The production of a Play


    The crowds are hushed and expectant. The herald, ere the play begins, proclaims the award of a golden crown to some civic benefactor: a moment of ineffable joy to the recipient; for when is a true Greek happier than when held up for public glorification? Then comes the summons to the first competing poet.

    "Lead on your chorus."[12] The intellectual feast of the Dionysia has begun.
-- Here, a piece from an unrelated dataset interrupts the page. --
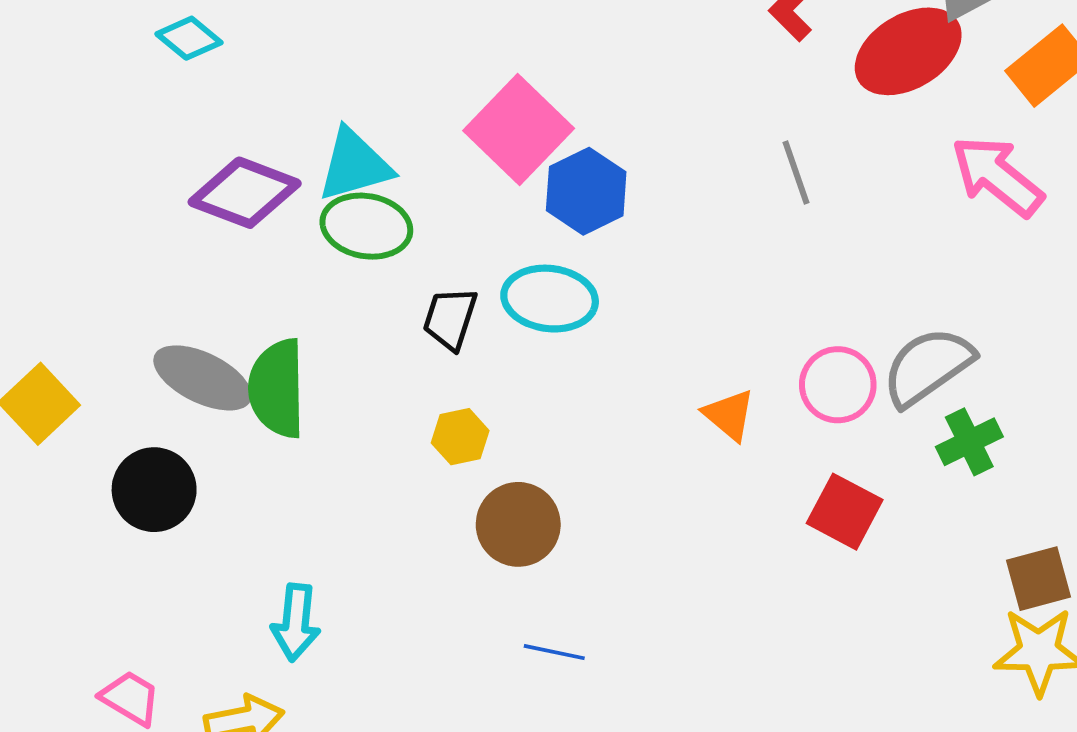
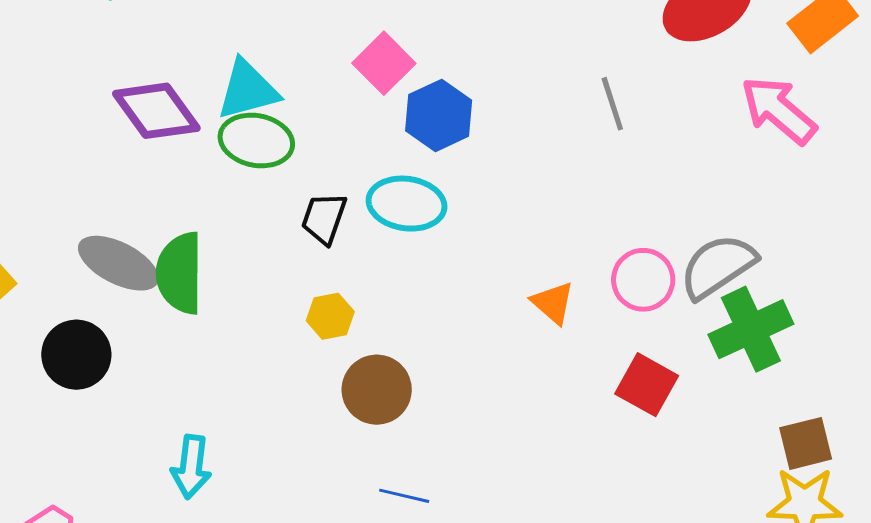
pink square: (519, 129) -> (384, 63), size x0.7
purple diamond: (245, 193) -> (156, 111), turned 32
green cross: (969, 442) -> (751, 329), size x1.5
    To analyze the Attic drama is the task of the philosopher and the literary expert. We observe only the superficialities. There are never more than three speaking actors before the audience at once. They wear huge masques, shaped to fit their parts. The wide mouthpieces make the trained elocution carry to the most remote parts of the theater. The actors wear long trailing robes and are mounted on high shoes to give them sufficient stature before the distant audience. When a new part is needed in the play, an actor retires to the booth, and soon comes forth with a changed masque and costume—an entirely new character. In such a costume and masque, play of feature and easy gesture is impossible; but the actors carry themselves with a stately dignity and recite their often ponderous lines with a grace which redeems them from all bombast. An essential part of the play is the chorus; indeed the chorus was once the main feature of the drama, the actors insignificant innovations. With fifteen members for the tragedy, twenty-four for the comedy,[13] old men of Thebes, Trojan dames, Athenian charcoal burners, as the case may demand—they sympathize with the hard-pressed hero, sing lusty choral odes, and occupy the time with song and dance while the actors are changing costume.

    The audience follows all the philosophic reasoning of the tragedies, the often subtle wit of the comedies, with that same shrewd alertness displayed at the jury courts of the Pnyx. "Authis! Authis!" (again! again!) is the frequent shout, if approving. Date stones and pebbles as well as hootings are the reward of silly lines or bad acting. At noon there is an interlude to snatch a hasty luncheon (perhaps without leaving one's seat). Only when the evening shadows are falling does the chorus of the last play approach the altar in the center of the orchestra for the final sacrifice. A whole round of tragedies have been given.[14] The five public judges announce their decision: an ivy wreath to the victorious poet; to his "choregus" (the rich man who has provided his chorus and who shares his glory) the right to set up a monumnet in honor of the victory. Home goes the multitude,—to quarrel over the result, to praise or blame the acting, to analyze the remarkable acuteness the poet's handling of religious, ethical, or social questions.

    The theater, like the dicasteries and the Pnyx, is one of the great public schools of Athens.